I was very sad, very unhappy, but in front of a camera, even if sometimes I didn’t remember my lines, I always found the excuse, “This is the first time you are in front of the cameras, Sophia, so shut up. Just be strong and just go, go, go. Because you are able. Because you can.” And I did.

LANGELLA: I felt the same way. The first time I was in front of an audience, I was in the school play that my sister was the lead in, and I was an elf. I was an elf who had a hole in his sock. And I didn’t have very many lines. But at the end of the play, when my sister stood at the front of the stage, I was in the back with the other elves. Nobody told me to do this, but I walked in the front and stood next to my sister because I thought, Well, this is where I’m supposed to be. I’m not supposed to be back there. I’m supposed to be where these people are looking and laughing. They weren’t looking at me, but I felt they were.

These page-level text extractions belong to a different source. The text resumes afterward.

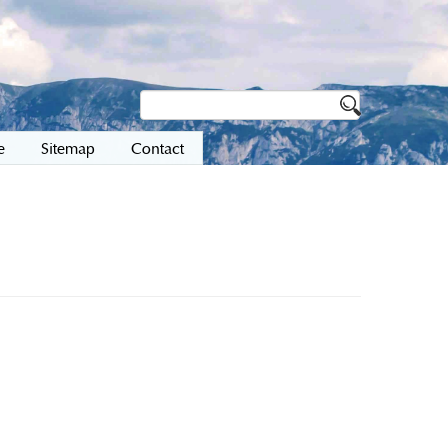
e
Sitemap
Contact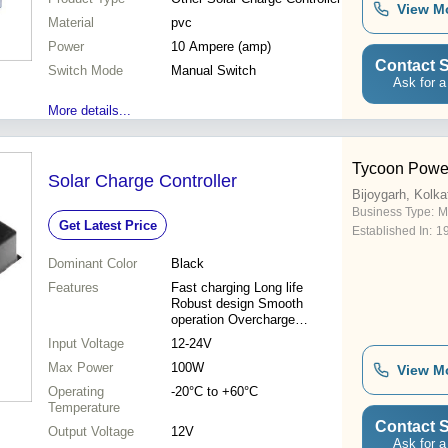
View M
Material
pvc
Power
10 Ampere (amp)
Contact S
Switch Mode
Manual Switch
Ask for a
More details...
Tycoon Powe
Solar Charge Controller
Bijoygarh, Kolka
Business Type:
M
Get Latest Price
Established In:
1
Dominant Color
Black
Features
Fast charging Long life
Robust design Smooth
operation Overcharge
protection Short circuit
Input Voltage
12-24V
protection
Max Power
100W
View M
Operating
-20°C to +60°C
Temperature
Contact S
Output Voltage
12V
Ask for a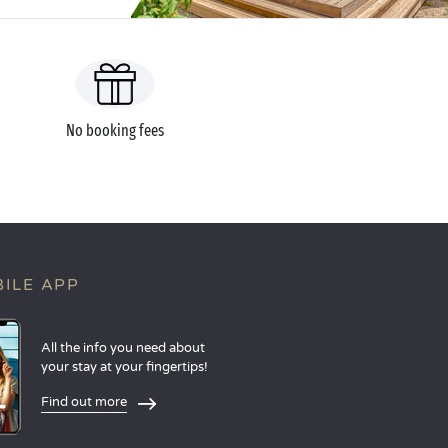
No booking fees
ILE APP
All the info you need about
your stay at your fingertips!
Find out more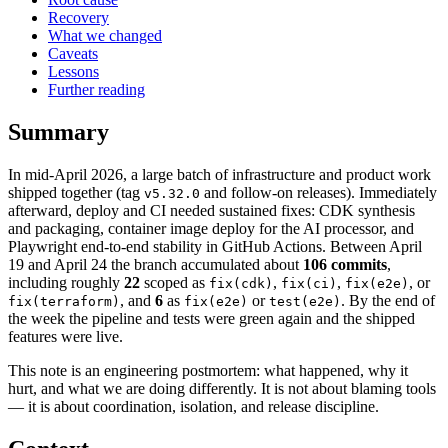
Recovery
What we changed
Caveats
Lessons
Further reading
Summary
In mid-April 2026, a large batch of infrastructure and product work
shipped together (tag
and follow-on releases). Immediately
v5.32.0
afterward, deploy and CI needed sustained fixes: CDK synthesis
and packaging, container image deploy for the AI processor, and
Playwright end-to-end stability in GitHub Actions. Between April
19 and April 24 the branch accumulated about
106 commits
,
including roughly
22
scoped as
,
,
, or
fix(cdk)
fix(ci)
fix(e2e)
, and
6
as
or
. By the end of
fix(terraform)
fix(e2e)
test(e2e)
the week the pipeline and tests were green again and the shipped
features were live.
This note is an engineering postmortem: what happened, why it
hurt, and what we are doing differently. It is not about blaming tools
— it is about coordination, isolation, and release discipline.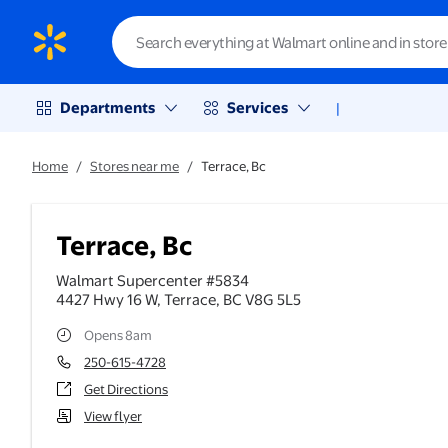
Departments
Services
|
Home
/
Stores near me
/
Terrace, Bc
Terrace, Bc
Walmart Supercenter #5834
4427 Hwy 16 W
,
Terrace
,
BC
V8G 5L5
Opens 8am
250-615-4728
Get Directions
View flyer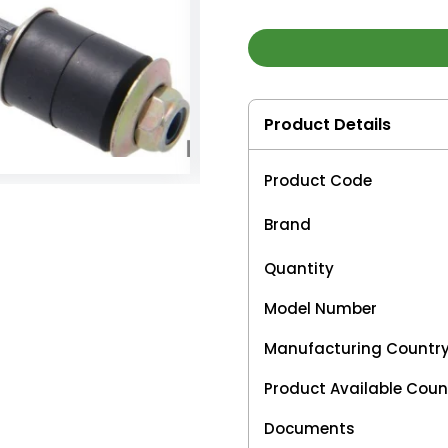
Product Details
Product Code
Brand
Quantity
Model Number
Manufacturing Countr
Product Available Coun
Documents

I think, even though we have had very different backgrounds, there’s a similarity to me in the sense that, if you want to do something so badly that it wakes you up in the middle of the night—if you wake up with an idea for a part in a play or a movie and you can’t get back to sleep and you pace back and forth—you’re blessed. You’re an actor. You can call yourself an actor. I don’t think of it as showbusiness. I think of it as a profession, and I’m very lucky to be in it.

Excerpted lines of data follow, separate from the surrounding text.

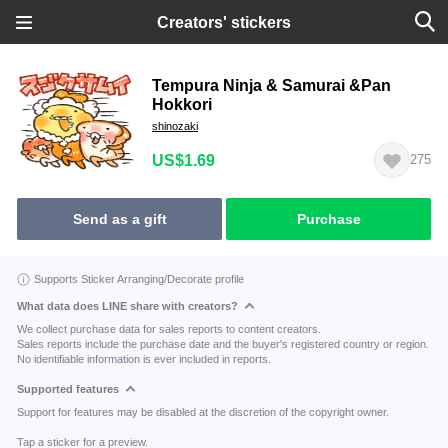
Creators' stickers
Tempura Ninja & Samurai &Pan
Hokkori
shinozaki
US$1.69
275
Send as a gift
Purchase
Supports Sticker Arranging/Decorate profile
What data does LINE share with creators?
We collect purchase data for sales reports to content creators.
Sales reports include the purchase date and the buyer's registered country or region.
No identifiable information is ever included in reports.
Supported features
Support for features may be disabled at the discretion of the copyright owner.
Tap a sticker for a preview.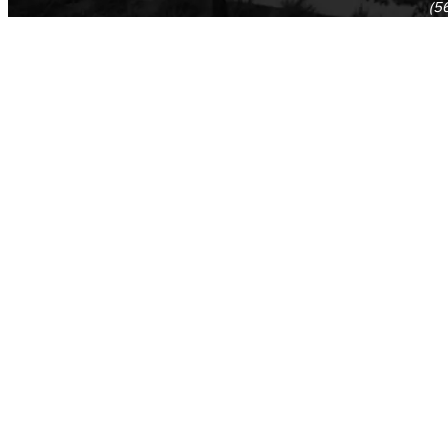
(5
(5
Log in
E-mail or username:
*
Password:
*
Remember me
Request new password
Commands
Support portal
Log in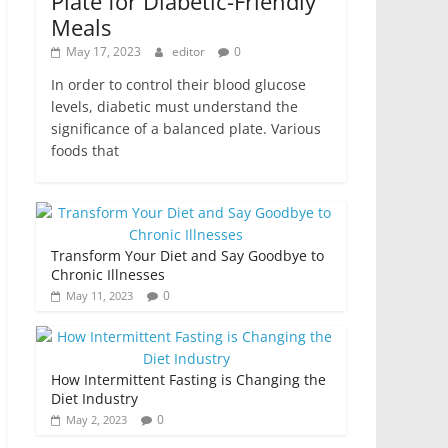
Plate for Diabetic-Friendly
Meals
May 17, 2023
editor
0
In order to control their blood glucose
levels, diabetic must understand the
significance of a balanced plate. Various
foods that
Transform Your Diet and Say Goodbye to
Chronic Illnesses
0
May 11, 2023
How Intermittent Fasting is Changing the
Diet Industry
0
May 2, 2023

Sophia Loren in Vittorio De Sica’s Two Women, 1960, alongside co-star Eleanora Brown. Loren won the Best Actress Oscar for the role, the first time an actress had won for a performance in a foreign language.Everett Collection

LOREN: Now that I’m old enough, I can say I always thought that I was going to be what I am today. Even though, for me, it was impossible to think that way. It was something that was impossible. But believing in myself, believing in my family, it’s something that if you have it inside, one day it will be there, and you know it will be fine and you will be happy. Very, very happy, like I am.

LANGELLA: You and I are very privileged. I did a Chekov play called The Seagull. And there’s a beautiful scene at the end of that play, when the woman who wants to be an actress comes back. They were young kids together, and he asks, “So, what’s it like to be famous? What’s it like to have money? What’s it like to be on stage, and everybody’s looking at you?” And she says, “Well, I realize now, it’s not the fame. It’s not the money. It’s how to endure, how to have faith in yourself and how to endure and last.” And that’s always been a mantra for me. My God, I’m 83 years old, and I’m still doing it and loving every last minute of it. I’m still waking up at two o’clock in the morning, scared to death that I won’t figure out how I’m going to be Richard Nixon, or whatever the character is.

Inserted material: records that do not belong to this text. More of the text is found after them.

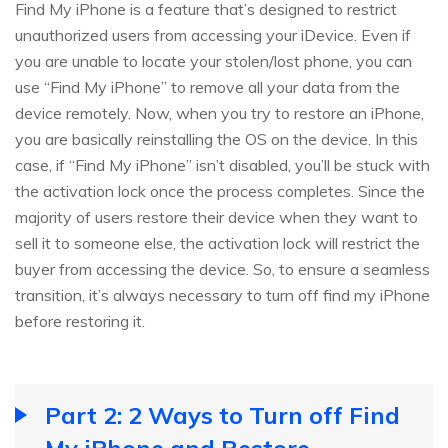
Find My iPhone is a feature that’s designed to restrict
unauthorized users from accessing your iDevice. Even if
you are unable to locate your stolen/lost phone, you can
use “Find My iPhone” to remove all your data from the
device remotely. Now, when you try to restore an iPhone,
you are basically reinstalling the OS on the device. In this
case, if “Find My iPhone” isn’t disabled, you’ll be stuck with
the activation lock once the process completes. Since the
majority of users restore their device when they want to
sell it to someone else, the activation lock will restrict the
buyer from accessing the device. So, to ensure a seamless
transition, it’s always necessary to turn off find my iPhone
before restoring it.
Part 2: 2 Ways to Turn off Find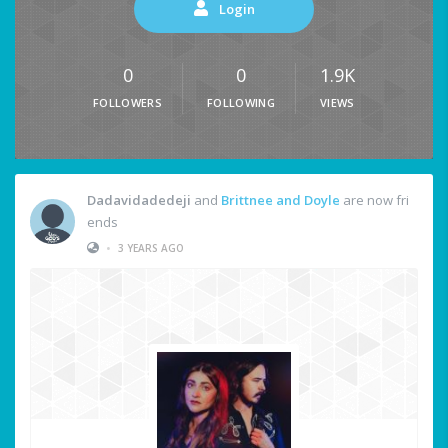
Login
0
0
1.9K
FOLLOWERS
FOLLOWING
VIEWS
Dadavidadedeji
and
Brittnee and Doyle
are now fri
ends
•
3 YEARS AGO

But the thing that saves us—and I hope I’m not speaking out of turn for you, Sophia—the thing that saves us to a degree is the fear that, “Oh my God, what am I going to do?” I’ve worked with a lot of actors who think, “Ah, this movie’s close to a golf course,” or, “How much are they paying me?” And I think they’re missing something. Look, it’s not chic to say this, but acting is a noble profession, which Ms. Loren has respected her entire career. Very few people do, and I admire you for it.

LOREN: It was the only thing that I could do. And it was a blessing. It was all I could think of, to be there surrounded by wonderful actors, and a lot of them had lessons in acting. Not me, because I didn’t have any time and I was just going, going, going, knowing one day it will happen. If you really want something badly, you’ll find the way to have anything you’re looking for, but you have to be true to yourself. If you are, and if you really want it, OK, it’ll be there waiting for you.

LANGELLA: And if you can overcome probably the thing that hurts most people in life, the fear. If you can be the conqueror of fear, you can do absolutely anything. People assume when you’re successful that you don’t have fear anymore. “Oh, look, you’re famous and you have money.” But it’s not true. Fear is what stops you.

LOREN: If you have fear, you have to conquer it. You can be really there just to overcome the fear, because you know that if you do, something will happen. Anything that you want in life. Anything, not just acting. If you’re stubborn enough, one day you will get it [laughs].

LANGELLA: Yeah. It’s not only that people say, “Oh, you have to have a focus and a point of view.” You have to be a son-of-a-bitch sometimes. You have to be, as Sophia just said, ‘stubborn’ is a nice word for it.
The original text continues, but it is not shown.